As sleeper passengers, we got two meals in the dining car (except not really, see below). Dinner–served in a vintage-1950s dining car with low lighting and a dingy, Spartan, almost Soviet (I see you, Rep. Mica) feel–was the very definition of “meh.” It featured a green salad with a small amount of iceberg lettuce, and the vegetarian entree was an incredibly insubstantial “trio of stuffed pasta shells” that sells to non-sleeper passengers for a whopping $15.75. To be fair, the meat options did look better, and the best part of dinner was the upside-down strawberry cheesecake I had for dessert. Though the menu explicitly promises that several of the lunch options are also available for dinner, we were told that was no way, no how a possibility, and the waiter, a generally nice guy, refused to account for the kitchen’s refusal to serve the published menu. Meals are served on throwaway plastic plates and cups (though the silverware is real), which undermines Amtrak’s professed image as the “green” way to travel by generating an enormous volume of waste, as well as the nostalgia for the glamorous age of railroad china and dining car meals that Amtrak relies upon to sell its bundled food service. And remember, despite all the cost-cutting and enormously high prices that sleeper passengers have no choice but to (literally) eat, Amtrak is still losing money on food service!

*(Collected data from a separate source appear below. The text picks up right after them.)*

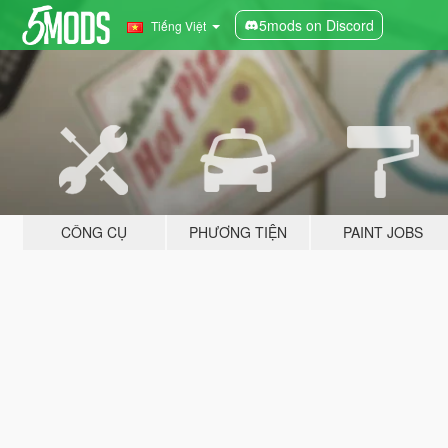
5mods on Discord
Tiếng Việt
CÔNG CỤ
PHƯƠNG TIỆN
PAINT JOBS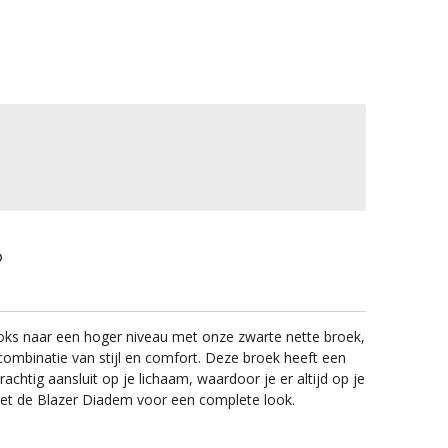
looks naar een hoger niveau met onze zwarte nette broek,
ombinatie van stijl en comfort. Deze broek heeft een
rachtig aansluit op je lichaam, waardoor je er altijd op je
et de Blazer Diadem voor een complete look.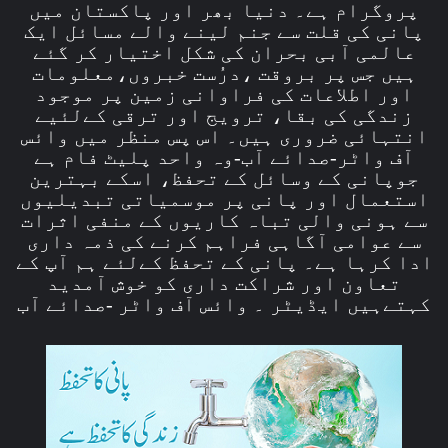
پروگرام ہے۔ دنیا بھر اور پاکستان میں
پانی کی قلت سے جنم لینے والے مسائل ایک
عالمی آبی بحران کی شکل اختیار کر گئے
ہیں جس پر بروقت ،درُست خبروں،معلومات
اور اطلاعات کی فراوانی زمین پر موجود
زندگی کی بقا، ترویج اور ترقی کےلئیے
انتہائی ضروری ہیں۔ اس پس منظر میں وائس
آف واٹر-صدائے آب-وہ واحد پلیٹ فام ہے
جوپانی کے وسائل کے تحفظ، اسکے بہترین
استعمال اور پانی پر موسمیاتی تبدیلیوں
سے ہونی والی تباہ کاریوں کے منفی اثرات
سے عوامی آگاہی فراہم کرنے کی ذمہ داری
ادا کرہا ہے۔ پانی کے تحفظ کےلئے ہم آپ کے
تعاون اور شراکت داری کو خوش آمدید
کہتےہیں ایڈیٹر ۔ وائس آف واٹر -صدائے آب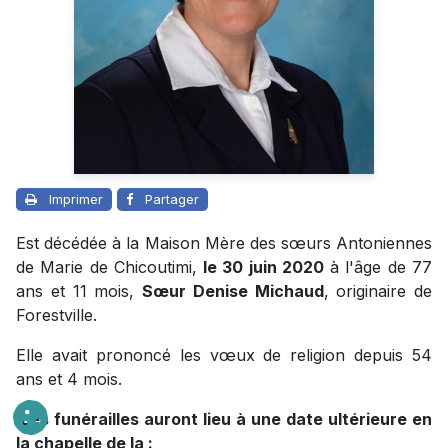
Imprimer
Partager
Est décédée à la Maison Mère des sœurs Antoniennes
de Marie de Chicoutimi,
le 30 juin 2020
à l'âge de 77
ans et 11 mois,
Sœur Denise Michaud
, originaire de
Forestville.
Elle avait prononcé les vœux de religion depuis 54
ans et 4 mois.
Les funérailles auront lieu à une date ultérieure en
la chapelle de la :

And we didn’t even get breakfast on the train, because the crew shuts down the dining car at 9 Eastern time, a full 1:45 out of the scheduled time into Chicago, and typically even further. Not that that was communicated clearly to us; our attendant told us that it would “be best” if we got there at 8:00, but didn’t specify further. The train switches to Central Time at Waterloo, Indiana:
So we showed up to the diner at 8:00 AM Central Time west of Waterloo, just as it was being shut down–because apparently, the diner functions on Eastern Time for the entire ride. Bad communication and customer-unfriendly practices (do they REALLY need almost two hours to clean out the dining car?) for the win! (loss) Worse, the microwave-centric cafe car shuts down at the same time. The dining car is willing to serve a continental breakfast after 9, but these are unforced errors that just make the rider experience more hostile for no good reason.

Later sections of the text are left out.